__Records supplied__
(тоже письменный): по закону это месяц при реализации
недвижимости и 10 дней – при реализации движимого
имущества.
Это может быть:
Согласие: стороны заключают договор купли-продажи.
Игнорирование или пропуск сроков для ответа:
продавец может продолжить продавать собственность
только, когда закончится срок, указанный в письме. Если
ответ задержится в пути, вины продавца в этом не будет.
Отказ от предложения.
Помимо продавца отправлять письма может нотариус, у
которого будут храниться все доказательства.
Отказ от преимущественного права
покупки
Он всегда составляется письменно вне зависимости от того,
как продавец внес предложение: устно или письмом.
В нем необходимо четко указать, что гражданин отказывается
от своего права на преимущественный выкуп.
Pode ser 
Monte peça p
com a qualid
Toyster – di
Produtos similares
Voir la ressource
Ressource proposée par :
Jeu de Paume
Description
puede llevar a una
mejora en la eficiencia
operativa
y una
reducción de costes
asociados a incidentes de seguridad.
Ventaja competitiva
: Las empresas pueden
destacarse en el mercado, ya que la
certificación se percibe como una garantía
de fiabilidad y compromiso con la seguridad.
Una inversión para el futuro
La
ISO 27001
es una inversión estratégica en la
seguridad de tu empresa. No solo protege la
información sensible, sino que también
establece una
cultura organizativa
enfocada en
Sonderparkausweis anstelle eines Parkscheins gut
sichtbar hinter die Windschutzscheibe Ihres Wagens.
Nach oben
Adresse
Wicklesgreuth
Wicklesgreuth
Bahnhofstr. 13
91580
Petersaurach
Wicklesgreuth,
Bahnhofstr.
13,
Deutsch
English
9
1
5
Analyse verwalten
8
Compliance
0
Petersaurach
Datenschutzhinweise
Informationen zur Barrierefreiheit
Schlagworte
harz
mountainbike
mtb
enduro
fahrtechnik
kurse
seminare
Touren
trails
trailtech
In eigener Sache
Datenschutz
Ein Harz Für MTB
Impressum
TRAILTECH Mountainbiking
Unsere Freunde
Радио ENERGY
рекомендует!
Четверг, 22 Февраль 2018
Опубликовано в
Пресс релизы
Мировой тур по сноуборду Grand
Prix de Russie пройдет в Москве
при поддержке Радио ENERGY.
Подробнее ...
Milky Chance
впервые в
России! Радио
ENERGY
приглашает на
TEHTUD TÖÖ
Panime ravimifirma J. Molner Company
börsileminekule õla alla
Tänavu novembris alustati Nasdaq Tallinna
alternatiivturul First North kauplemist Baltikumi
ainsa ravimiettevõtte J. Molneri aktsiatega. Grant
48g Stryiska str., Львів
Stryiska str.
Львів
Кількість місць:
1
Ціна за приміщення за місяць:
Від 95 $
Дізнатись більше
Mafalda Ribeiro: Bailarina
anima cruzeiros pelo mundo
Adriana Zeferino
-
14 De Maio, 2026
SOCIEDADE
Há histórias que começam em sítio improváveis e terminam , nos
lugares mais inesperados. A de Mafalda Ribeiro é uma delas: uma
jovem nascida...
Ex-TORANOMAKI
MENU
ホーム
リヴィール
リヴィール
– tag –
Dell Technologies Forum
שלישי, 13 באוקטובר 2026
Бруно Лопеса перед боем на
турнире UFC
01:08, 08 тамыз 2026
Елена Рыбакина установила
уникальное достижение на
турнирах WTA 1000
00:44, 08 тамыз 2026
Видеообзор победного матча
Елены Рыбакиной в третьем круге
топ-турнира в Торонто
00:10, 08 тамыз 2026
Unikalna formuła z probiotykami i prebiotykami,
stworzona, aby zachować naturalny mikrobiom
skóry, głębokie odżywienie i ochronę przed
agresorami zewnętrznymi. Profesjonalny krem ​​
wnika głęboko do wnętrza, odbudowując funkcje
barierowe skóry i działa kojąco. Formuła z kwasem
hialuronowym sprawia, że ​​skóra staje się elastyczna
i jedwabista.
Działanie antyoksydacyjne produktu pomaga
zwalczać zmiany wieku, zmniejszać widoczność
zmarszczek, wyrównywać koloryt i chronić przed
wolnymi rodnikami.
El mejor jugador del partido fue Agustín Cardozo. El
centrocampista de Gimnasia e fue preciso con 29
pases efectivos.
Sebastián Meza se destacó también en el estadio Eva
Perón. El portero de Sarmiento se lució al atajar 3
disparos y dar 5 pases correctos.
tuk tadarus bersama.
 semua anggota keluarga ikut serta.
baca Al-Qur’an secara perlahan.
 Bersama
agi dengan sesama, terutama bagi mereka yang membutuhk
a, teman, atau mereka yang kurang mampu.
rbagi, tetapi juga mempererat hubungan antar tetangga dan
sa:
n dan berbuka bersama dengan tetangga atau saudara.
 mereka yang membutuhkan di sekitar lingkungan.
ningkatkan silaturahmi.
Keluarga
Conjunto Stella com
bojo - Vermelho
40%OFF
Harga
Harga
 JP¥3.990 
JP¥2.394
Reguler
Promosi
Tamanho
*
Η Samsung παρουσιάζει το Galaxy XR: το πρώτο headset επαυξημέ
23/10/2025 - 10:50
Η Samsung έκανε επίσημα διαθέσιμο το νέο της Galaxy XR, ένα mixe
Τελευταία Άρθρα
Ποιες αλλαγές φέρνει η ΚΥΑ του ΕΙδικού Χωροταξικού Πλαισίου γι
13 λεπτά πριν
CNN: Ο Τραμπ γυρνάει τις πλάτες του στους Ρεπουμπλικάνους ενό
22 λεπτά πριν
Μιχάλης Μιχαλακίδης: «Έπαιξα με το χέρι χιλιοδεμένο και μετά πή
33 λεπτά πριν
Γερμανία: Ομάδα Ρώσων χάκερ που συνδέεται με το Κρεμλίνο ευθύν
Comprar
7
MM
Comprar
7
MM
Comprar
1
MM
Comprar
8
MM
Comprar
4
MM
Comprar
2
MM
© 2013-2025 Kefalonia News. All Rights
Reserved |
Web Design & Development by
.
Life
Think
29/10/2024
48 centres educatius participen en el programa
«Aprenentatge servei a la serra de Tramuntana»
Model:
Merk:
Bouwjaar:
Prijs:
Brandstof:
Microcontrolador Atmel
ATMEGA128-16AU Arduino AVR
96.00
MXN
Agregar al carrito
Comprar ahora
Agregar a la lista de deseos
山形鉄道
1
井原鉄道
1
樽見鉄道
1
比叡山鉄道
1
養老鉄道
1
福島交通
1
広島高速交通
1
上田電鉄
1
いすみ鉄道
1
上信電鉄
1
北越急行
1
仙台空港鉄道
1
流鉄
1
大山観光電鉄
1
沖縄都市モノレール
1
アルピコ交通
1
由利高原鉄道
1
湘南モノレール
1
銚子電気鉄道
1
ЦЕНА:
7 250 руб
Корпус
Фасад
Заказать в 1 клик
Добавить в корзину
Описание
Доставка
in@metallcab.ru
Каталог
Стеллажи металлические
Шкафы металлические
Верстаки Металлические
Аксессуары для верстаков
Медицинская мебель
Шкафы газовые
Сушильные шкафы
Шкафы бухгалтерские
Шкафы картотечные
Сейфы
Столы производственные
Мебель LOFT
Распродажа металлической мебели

__Work item__
Keeping every line exactly as it is, retype the listing.

__Exercise solution__
(тоже письменный): по закону это месяц при реализации
недвижимости и 10 дней – при реализации движимого
имущества.
Это может быть:
Согласие: стороны заключают договор купли-продажи.
Игнорирование или пропуск сроков для ответа:
продавец может продолжить продавать собственность
только, когда закончится срок, указанный в письме. Если
ответ задержится в пути, вины продавца в этом не будет.
Отказ от предложения.
Помимо продавца отправлять письма может нотариус, у
которого будут храниться все доказательства.
Отказ от преимущественного права
покупки
Он всегда составляется письменно вне зависимости от того,
как продавец внес предложение: устно или письмом.
В нем необходимо четко указать, что гражданин отказывается
от своего права на преимущественный выкуп.
Pode ser 
Monte peça p
com a qualid
Toyster – di
Produtos similares
Voir la ressource
Ressource proposée par :
Jeu de Paume
Description
puede llevar a una
mejora en la eficiencia
operativa
y una
reducción de costes
asociados a incidentes de seguridad.
Ventaja competitiva
: Las empresas pueden
destacarse en el mercado, ya que la
certificación se percibe como una garantía
de fiabilidad y compromiso con la seguridad.
Una inversión para el futuro
La
ISO 27001
es una inversión estratégica en la
seguridad de tu empresa. No solo protege la
información sensible, sino que también
establece una
cultura organizativa
enfocada en
Sonderparkausweis anstelle eines Parkscheins gut
sichtbar hinter die Windschutzscheibe Ihres Wagens.
Nach oben
Adresse
Wicklesgreuth
Wicklesgreuth
Bahnhofstr. 13
91580
Petersaurach
Wicklesgreuth,
Bahnhofstr.
13,
Deutsch
English
9
1
5
Analyse verwalten
8
Compliance
0
Petersaurach
Datenschutzhinweise
Informationen zur Barrierefreiheit
Schlagworte
harz
mountainbike
mtb
enduro
fahrtechnik
kurse
seminare
Touren
trails
trailtech
In eigener Sache
Datenschutz
Ein Harz Für MTB
Impressum
TRAILTECH Mountainbiking
Unsere Freunde
Радио ENERGY
рекомендует!
Четверг, 22 Февраль 2018
Опубликовано в
Пресс релизы
Мировой тур по сноуборду Grand
Prix de Russie пройдет в Москве
при поддержке Радио ENERGY.
Подробнее ...
Milky Chance
впервые в
России! Радио
ENERGY
приглашает на
TEHTUD TÖÖ
Panime ravimifirma J. Molner Company
börsileminekule õla alla
Tänavu novembris alustati Nasdaq Tallinna
alternatiivturul First North kauplemist Baltikumi
ainsa ravimiettevõtte J. Molneri aktsiatega. Grant
48g Stryiska str., Львів
Stryiska str.
Львів
Кількість місць:
1
Ціна за приміщення за місяць:
Від 95 $
Дізнатись більше
Mafalda Ribeiro: Bailarina
anima cruzeiros pelo mundo
Adriana Zeferino
-
14 De Maio, 2026
SOCIEDADE
Há histórias que começam em sítio improváveis e terminam , nos
lugares mais inesperados. A de Mafalda Ribeiro é uma delas: uma
jovem nascida...
Ex-TORANOMAKI
MENU
ホーム
リヴィール
リヴィール
– tag –
Dell Technologies Forum
שלישי, 13 באוקטובר 2026
Бруно Лопеса перед боем на
турнире UFC
01:08, 08 тамыз 2026
Елена Рыбакина установила
уникальное достижение на
турнирах WTA 1000
00:44, 08 тамыз 2026
Видеообзор победного матча
Елены Рыбакиной в третьем круге
топ-турнира в Торонто
00:10, 08 тамыз 2026
Unikalna formuła z probiotykami i prebiotykami,
stworzona, aby zachować naturalny mikrobiom
skóry, głębokie odżywienie i ochronę przed
agresorami zewnętrznymi. Profesjonalny krem ​​
wnika głęboko do wnętrza, odbudowując funkcje
barierowe skóry i działa kojąco. Formuła z kwasem
hialuronowym sprawia, że ​​skóra staje się elastyczna
i jedwabista.
Działanie antyoksydacyjne produktu pomaga
zwalczać zmiany wieku, zmniejszać widoczność
zmarszczek, wyrównywać koloryt i chronić przed
wolnymi rodnikami.
El mejor jugador del partido fue Agustín Cardozo. El
centrocampista de Gimnasia e fue preciso con 29
pases efectivos.
Sebastián Meza se destacó también en el estadio Eva
Perón. El portero de Sarmiento se lució al atajar 3
disparos y dar 5 pases correctos.
tuk tadarus bersama.
 semua anggota keluarga ikut serta.
baca Al-Qur’an secara perlahan.
 Bersama
agi dengan sesama, terutama bagi mereka yang membutuhk
a, teman, atau mereka yang kurang mampu.
rbagi, tetapi juga mempererat hubungan antar tetangga dan
sa:
n dan berbuka bersama dengan tetangga atau saudara.
 mereka yang membutuhkan di sekitar lingkungan.
ningkatkan silaturahmi.
Keluarga
Conjunto Stella com
bojo - Vermelho
40%OFF
Harga
Harga
 JP¥3.990 
JP¥2.394
Reguler
Promosi
Tamanho
*
Η Samsung παρουσιάζει το Galaxy XR: το πρώτο headset επαυξημέ
23/10/2025 - 10:50
Η Samsung έκανε επίσημα διαθέσιμο το νέο της Galaxy XR, ένα mixe
Τελευταία Άρθρα
Ποιες αλλαγές φέρνει η ΚΥΑ του ΕΙδικού Χωροταξικού Πλαισίου γι
13 λεπτά πριν
CNN: Ο Τραμπ γυρνάει τις πλάτες του στους Ρεπουμπλικάνους ενό
22 λεπτά πριν
Μιχάλης Μιχαλακίδης: «Έπαιξα με το χέρι χιλιοδεμένο και μετά πή
33 λεπτά πριν
Γερμανία: Ομάδα Ρώσων χάκερ που συνδέεται με το Κρεμλίνο ευθύν
Comprar
7
MM
Comprar
7
MM
Comprar
1
MM
Comprar
8
MM
Comprar
4
MM
Comprar
2
MM
© 2013-2025 Kefalonia News. All Rights
Reserved |
Web Design & Development by
.
Life
Think
29/10/2024
48 centres educatius participen en el programa
«Aprenentatge servei a la serra de Tramuntana»
Model:
Merk:
Bouwjaar:
Prijs:
Brandstof:
Microcontrolador Atmel
ATMEGA128-16AU Arduino AVR
96.00
MXN
Agregar al carrito
Comprar ahora
Agregar a la lista de deseos
山形鉄道
1
井原鉄道
1
樽見鉄道
1
比叡山鉄道
1
養老鉄道
1
福島交通
1
広島高速交通
1
上田電鉄
1
いすみ鉄道
1
上信電鉄
1
北越急行
1
仙台空港鉄道
1
流鉄
1
大山観光電鉄
1
沖縄都市モノレール
1
アルピコ交通
1
由利高原鉄道
1
湘南モノレール
1
銚子電気鉄道
1
ЦЕНА:
7 250 руб
Корпус
Фасад
Заказать в 1 клик
Добавить в корзину
Описание
Доставка
in@metallcab.ru
Каталог
Стеллажи металлические
Шкафы металлические
Верстаки Металлические
Аксессуары для верстаков
Медицинская мебель
Шкафы газовые
Сушильные шкафы
Шкафы бухгалтерские
Шкафы картотечные
Сейфы
Столы производственные
Мебель LOFT
Распродажа металлической мебели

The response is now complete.